There's never going to be an end to the things you can learn about any given family in your family tree. But you can "close the book" on getting copies of their major documents.
You'll find this exercise more meaningful if you stick to your closest relatives. I'll choose my paternal grandmother Lucy, her brothers (Mike and Frank), and her parents (Pasquale and Maria Rosa).
The head of this family unit was my great grandfather Pasquale Iamarino. He was born in Italy, came to America in 1902, lived in New York and Ohio, and died in 1969.
I've had a lot of luck finding Pasquale's documents. (See "How to Use a Paper Trail to Recreate Your Ancestor's Life".) I have his:
- 1882 birth record from Italy and his baptismal record from the church
- 1902 ship manifest when he came to New York City
- 1905 New York State census
- 1906 marriage certificate with my great grandmother
- 1908 Hornell, NY, directory
- 1910 Federal census and 1915 New York State census
- 1918 World War I draft registration card
- 1920 and 1930 censuses when the family lived in Ohio
- 1931–1935 city directories from Ohio
- 1940 census
- 1942 World War II draft registration card
- 1969 death certificate from the state of Ohio
That's a pretty good haul! But there is a major piece of documentation I've never found for Pasquale. His naturalization papers.
The 1910 census calls him an Alien. The 1920 census says he had filed his naturalization papers. The 1930 census says he is a naturalized citizen. I can narrow it down further with his WWI draft registration card. In September 1918 he was a Declarant.
He began the citizenship process by September 1918, but did he file his papers in New York? He lived in Albany in June 1915, and he was an Alien on the 1915 state census. Or did he file his papers when he moved to Ohio?
I have a theory that Pasquale moved from New York to Ohio for a better opportunity with the railroad.
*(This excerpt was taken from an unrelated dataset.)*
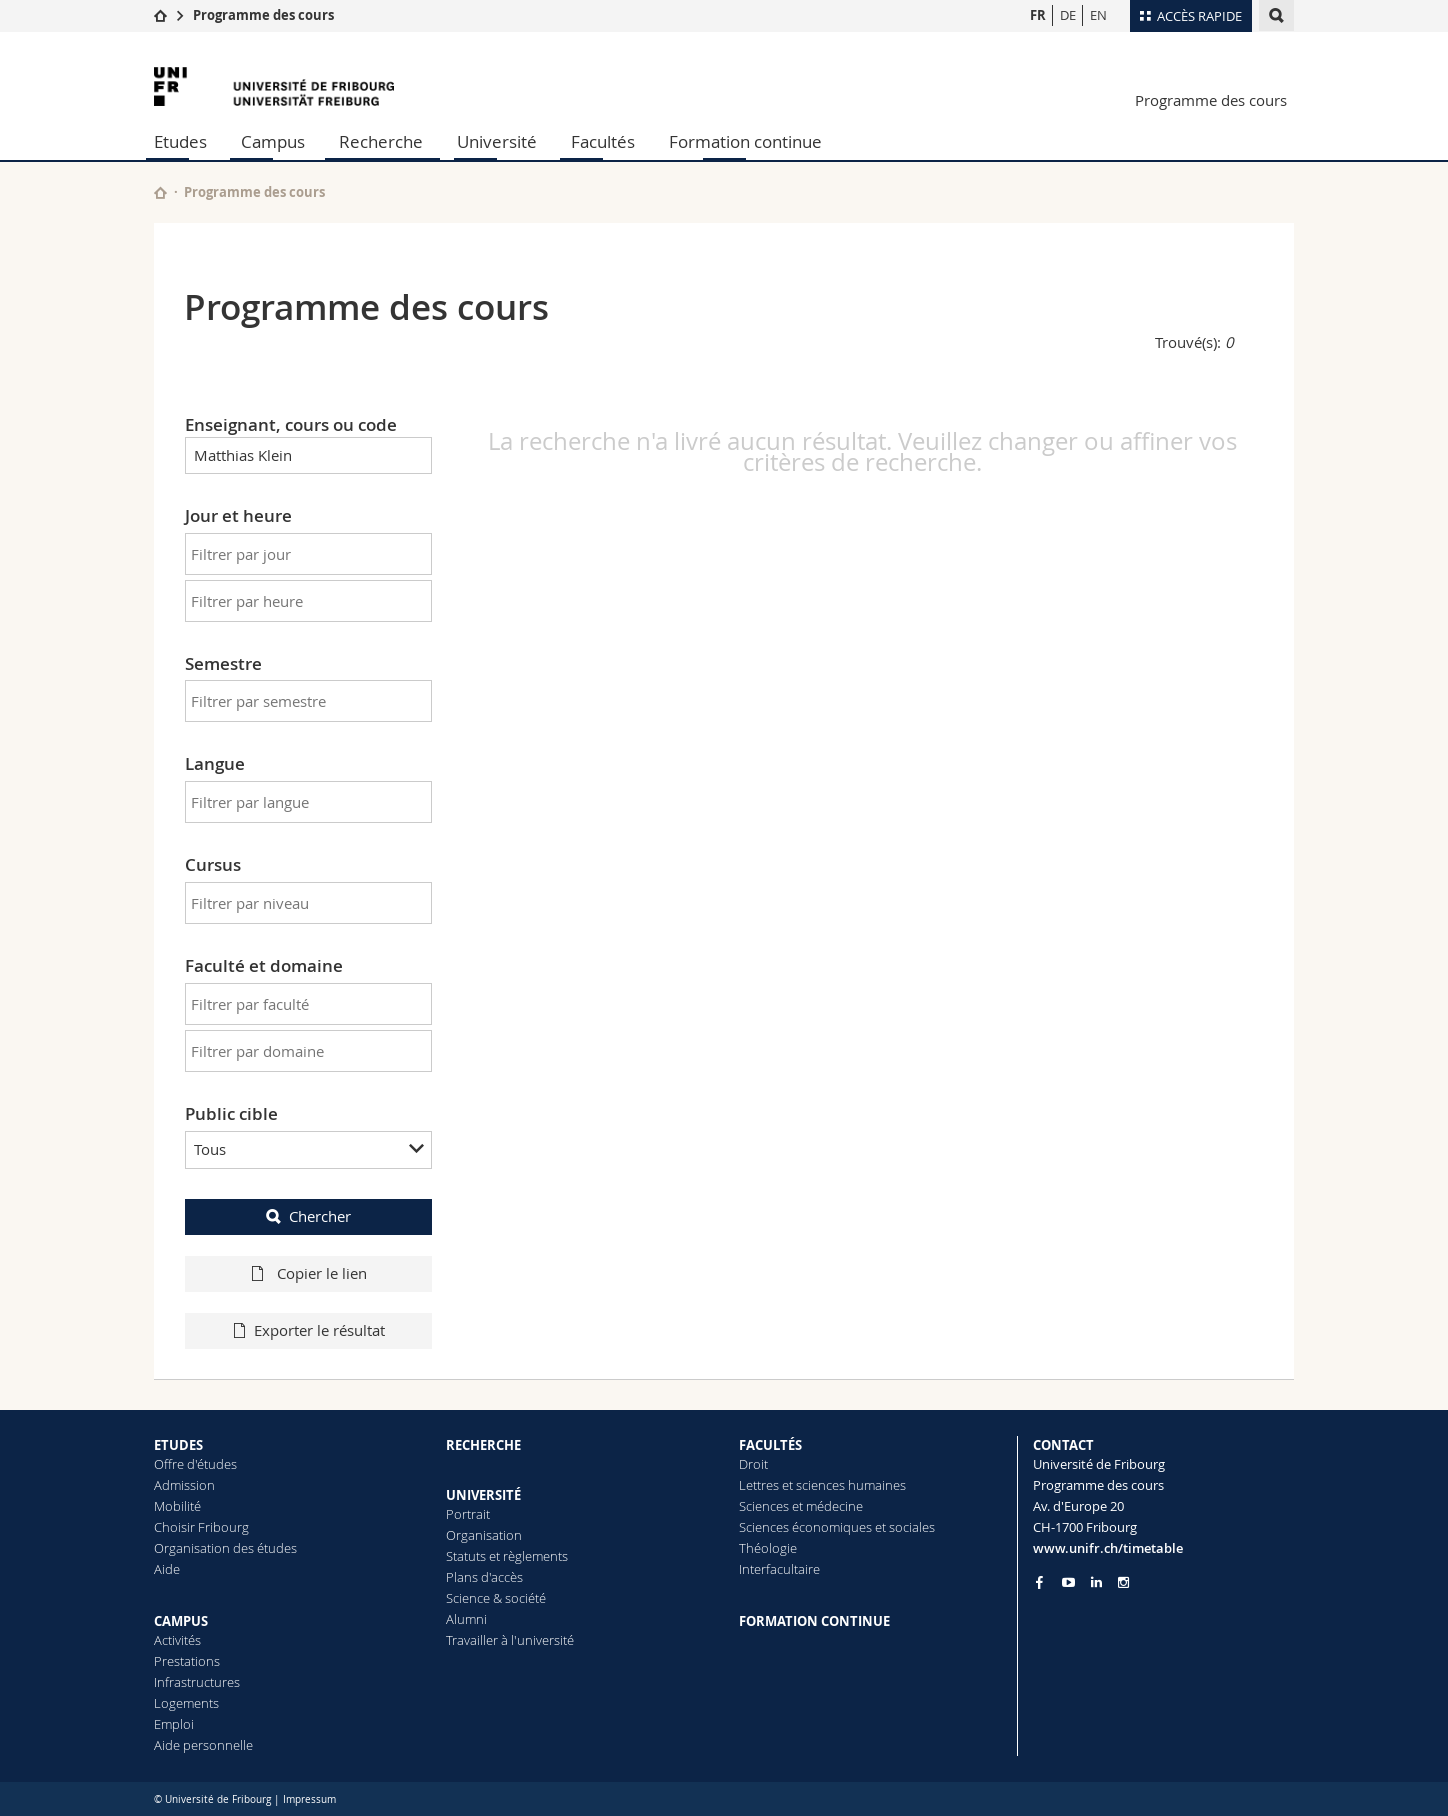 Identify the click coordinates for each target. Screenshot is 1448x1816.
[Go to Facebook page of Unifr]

Maybe the Erie Railroad preferred that he become a citizen.
It's a good bet that Pasquale filed his papers in the court nearest to Girard, Ohio, outside Youngstown.
|My great grandfather's documents: so close to complete.|
For my great grandmother, Maria Rosa, I have her:
- 1880 birth record from Italy
- 1906 immigration record
- 1906 marriage certificate
- 1910–1940 censuses
- 1931–1935 city directories from Ohio
- 1970 death certificate
According to the 1940 census, she never became a citizen. I don't expect to find any other documents for her.
|Since she doesn't seem to have become a citizen, my great grandmother's documents are complete.|
For my grandmother's brothers, my great uncle Mike and great uncle Frank, I have each census and lots of facts. As for their vital records, I have all the dates, but I don't have certificates of their births, marriages and deaths. I don't know about you, but I pay to get certificates only for my closest relatives. My dad loved these, guys, but I'm afraid I never met them.
So, the final tally of what I need before I can "close out" this family:
- Pasquale's naturalization papers, probably from Ohio
- Lucy's birth certificate from New York
- Lucy's death certificate from Ohio
I'm ashamed of myself for not having purchased my grandmother's 1954 death certificate. Somehow I overlooked it. And I'm even more ashamed that I never before figured out when my great grandfather became a citizen. (It still doesn't come up in a search.)
This is exactly why I'm encouraging us all to go back to basics. Look at the families closest to you—each of your grandparents' families for starters. Figure out what's missing:
- What can you find online?
- What will you have to send away for?
- What can you find on a genealogy road trip?
Take a day off from one of your distant-cousin-searches and come closer to home. Find the missing pieces for your closest relatives. Then share what you've learned with your family.